▸ PROBLEM REQUIREMENTS:
Every line of the data should be written out exactly, with the pictures left out.

▸ COLLECTED MATERIAL:
= Beginning of Section =

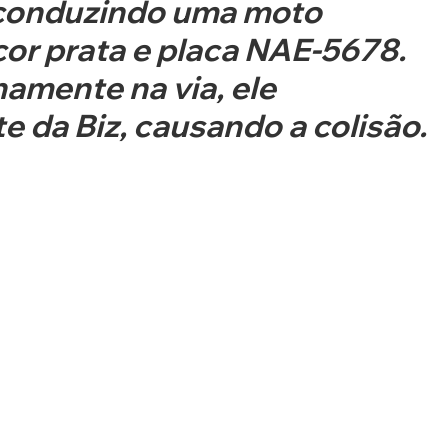
 conduzindo uma moto 
cor prata e placa NAE-5678. 
amente na via, ele 
e da Biz, causando a colisão.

= End of Section =

▸ SOLVED EXERCISE:
 conduzindo uma moto 
cor prata e placa NAE-5678. 
amente na via, ele 
e da Biz, causando a colisão.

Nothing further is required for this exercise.